A New York federal judge has given her preliminary approval to a $2 billion settlement between nine banks, including JPMorgan Chase & Co. and Citigroup Inc., and investors who say they were victims of manipulation in the foreign exchange market. U.S. District Judge Lorna G. Schofield said that her initial review of the settlement showed that it was up to the standards necessary to move forward. However, the settlement is still the subject of a required fairness hearing.
This approval comes in spite of fund investors who were unhappy with the settlement. They claim that the settlement unfairly cuts them out. Judge Schofield disagreed, finding that the agreements raise no obvious reasons to doubt their fairness.
The settlements included in the broad agreement Judge Schofield ruled on came from the lawsuit filed by investors. It was alleged that JPMorgan Chase, Citigroup, Barclays PLC, HSBC Holdings PLC, The Royal Bank of Scotland PLC, Goldman Sachs Group Inc., BNP Paribas SA, UBS AG and Bank of America Corp. engaged in a broad scheme to rig the $6 trillion foreign exchange market.
The first settlement to be announced came in January when JPMorgan agreed to pay $99.5 million. Since then, UBS AG, UBS Group AG and UBS Securities LLC settled for $135 million in March; Bank of America Corp. and Bank of America NA agreed to pay $180 million in April; and Citigroup and Citibank NA were required to pay $394 million in May. Barclays agreed to pay $384 million. HSBC Holdings will pay $285 million and BNP Paribas agreed to a $115 million contribution to the settlement funds.
RBS will pay $255 million and Goldman Sachs will pay $135 million if the settlement gets final approval. In May, Barclays, Citigroup, JPMorgan, RBS and UBS were part of a broader $5.6 billion settlement with U.S. and U.K. authorities. Of those five banks, only UBS was able to avoid a guilty plea to criminal charges of alleged foreign exchange manipulation. Each of the class action settlements included a cooperation agreement.
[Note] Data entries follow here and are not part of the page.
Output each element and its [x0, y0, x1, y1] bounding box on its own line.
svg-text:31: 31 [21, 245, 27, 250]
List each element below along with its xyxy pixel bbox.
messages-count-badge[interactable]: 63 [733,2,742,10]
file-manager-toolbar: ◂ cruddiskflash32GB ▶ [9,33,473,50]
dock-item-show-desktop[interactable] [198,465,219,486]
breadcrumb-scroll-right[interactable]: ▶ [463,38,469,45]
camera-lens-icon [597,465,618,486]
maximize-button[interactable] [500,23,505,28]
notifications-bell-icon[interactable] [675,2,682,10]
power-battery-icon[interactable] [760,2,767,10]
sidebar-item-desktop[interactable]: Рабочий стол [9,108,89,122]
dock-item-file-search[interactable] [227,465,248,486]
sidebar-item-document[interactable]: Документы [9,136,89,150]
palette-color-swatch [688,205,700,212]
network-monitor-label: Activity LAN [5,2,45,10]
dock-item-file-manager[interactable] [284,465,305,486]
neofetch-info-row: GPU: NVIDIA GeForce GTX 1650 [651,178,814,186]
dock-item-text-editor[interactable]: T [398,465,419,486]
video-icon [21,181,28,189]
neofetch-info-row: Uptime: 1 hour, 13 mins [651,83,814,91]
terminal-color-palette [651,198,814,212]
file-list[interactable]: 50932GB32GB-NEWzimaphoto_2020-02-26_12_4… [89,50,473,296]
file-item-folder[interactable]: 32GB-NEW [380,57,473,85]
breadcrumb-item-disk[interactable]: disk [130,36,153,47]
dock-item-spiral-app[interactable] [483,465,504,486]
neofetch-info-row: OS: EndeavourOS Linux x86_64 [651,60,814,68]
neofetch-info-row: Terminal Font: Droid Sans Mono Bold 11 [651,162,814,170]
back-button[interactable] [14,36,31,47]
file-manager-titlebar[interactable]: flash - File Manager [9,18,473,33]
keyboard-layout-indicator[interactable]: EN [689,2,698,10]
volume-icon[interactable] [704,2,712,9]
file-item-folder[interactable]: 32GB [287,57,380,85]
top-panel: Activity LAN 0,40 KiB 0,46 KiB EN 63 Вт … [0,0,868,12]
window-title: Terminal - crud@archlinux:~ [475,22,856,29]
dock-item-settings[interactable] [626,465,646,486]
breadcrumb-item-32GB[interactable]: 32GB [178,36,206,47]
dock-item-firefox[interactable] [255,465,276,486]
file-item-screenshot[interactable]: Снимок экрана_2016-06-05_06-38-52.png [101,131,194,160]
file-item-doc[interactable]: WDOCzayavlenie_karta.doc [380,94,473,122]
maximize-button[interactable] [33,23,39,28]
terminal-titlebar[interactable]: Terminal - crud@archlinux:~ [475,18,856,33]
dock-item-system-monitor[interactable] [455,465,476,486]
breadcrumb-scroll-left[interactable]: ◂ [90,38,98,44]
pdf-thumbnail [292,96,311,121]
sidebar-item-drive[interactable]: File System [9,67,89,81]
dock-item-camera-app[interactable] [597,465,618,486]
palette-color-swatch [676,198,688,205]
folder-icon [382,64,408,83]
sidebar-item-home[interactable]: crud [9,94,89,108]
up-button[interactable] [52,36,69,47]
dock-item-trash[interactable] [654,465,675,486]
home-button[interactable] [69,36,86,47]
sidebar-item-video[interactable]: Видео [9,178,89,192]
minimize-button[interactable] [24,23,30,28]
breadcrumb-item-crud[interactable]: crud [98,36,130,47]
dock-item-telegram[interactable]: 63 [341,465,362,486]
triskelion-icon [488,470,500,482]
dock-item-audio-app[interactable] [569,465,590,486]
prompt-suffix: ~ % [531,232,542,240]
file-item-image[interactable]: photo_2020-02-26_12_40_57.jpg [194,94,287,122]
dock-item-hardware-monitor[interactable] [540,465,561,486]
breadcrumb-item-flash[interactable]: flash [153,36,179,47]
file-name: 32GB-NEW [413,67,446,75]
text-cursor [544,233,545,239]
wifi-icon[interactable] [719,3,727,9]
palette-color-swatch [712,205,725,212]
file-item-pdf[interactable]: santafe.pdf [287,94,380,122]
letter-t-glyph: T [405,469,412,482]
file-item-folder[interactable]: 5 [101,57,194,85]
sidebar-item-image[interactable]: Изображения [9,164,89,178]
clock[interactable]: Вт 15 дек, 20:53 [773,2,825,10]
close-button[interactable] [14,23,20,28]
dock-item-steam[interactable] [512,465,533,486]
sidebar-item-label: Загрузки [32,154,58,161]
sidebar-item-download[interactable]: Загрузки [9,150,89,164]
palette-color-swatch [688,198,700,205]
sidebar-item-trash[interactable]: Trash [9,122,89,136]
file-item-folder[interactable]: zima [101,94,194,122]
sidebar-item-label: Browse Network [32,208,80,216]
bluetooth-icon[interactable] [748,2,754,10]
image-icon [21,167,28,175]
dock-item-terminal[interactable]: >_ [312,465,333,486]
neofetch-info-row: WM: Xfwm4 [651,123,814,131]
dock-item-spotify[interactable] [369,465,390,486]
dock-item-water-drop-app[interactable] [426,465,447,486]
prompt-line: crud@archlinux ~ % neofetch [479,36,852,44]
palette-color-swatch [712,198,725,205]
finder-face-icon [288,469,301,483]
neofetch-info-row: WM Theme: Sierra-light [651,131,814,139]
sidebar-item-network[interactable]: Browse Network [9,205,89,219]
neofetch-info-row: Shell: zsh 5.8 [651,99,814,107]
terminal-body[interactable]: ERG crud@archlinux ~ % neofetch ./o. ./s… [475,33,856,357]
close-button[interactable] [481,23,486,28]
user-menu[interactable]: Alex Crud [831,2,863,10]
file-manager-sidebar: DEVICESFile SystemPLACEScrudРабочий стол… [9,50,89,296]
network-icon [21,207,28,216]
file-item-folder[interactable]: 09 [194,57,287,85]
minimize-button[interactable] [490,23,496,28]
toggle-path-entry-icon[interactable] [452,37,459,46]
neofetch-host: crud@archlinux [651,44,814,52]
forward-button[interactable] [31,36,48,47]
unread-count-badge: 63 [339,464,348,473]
It appears that Judge Schofield has given careful scrutiny to the proposed settlements. The judge asked for details regarding damages to determine whether the $2 billion combined payout was enough to remedy the violations. The settlement has also gotten the attention of some employee retirement funds that say their claims under the Employee Retirement Income Security Act were not properly addressed in the deal. Even if Judge Schofield provides final approval of the settlement, there is still potentially a long way to go.
The Plaintiffs still have claims outstanding against Morgan Stanley, Credit Suisse AG and Deutsche Bank AG, which were in the original group of banks that were sued. Those Defendants continue to fight the class claims. Japan’s Bank of Tokyo-Mitsubishi, Canada’s RBC Capital Markets LLC, France’s Societe Generale SA and Britain’s Standard Chartered PLC were added as additional defendants in July. That brought the number of banks that were sued in the litigation to 16.
The Plaintiffs are represented by David R. Scott, Christopher M. Burke, Kristen M. Anderson, Sylvia M. Sokol, Walter W. Noss and William C. Fredericks of Scott & Scott LLP, and Michael D. Hausfeld, William P. Butterfield, Reena A. Gambhir, Timothy S. Kearns and Nathaniel C. Giddings of Hausfeld LLP. The case is In re: Foreign Exchange Benchmark Rates Antitrust Litigation, which is in the U.S. District Court for the Southern District of New York.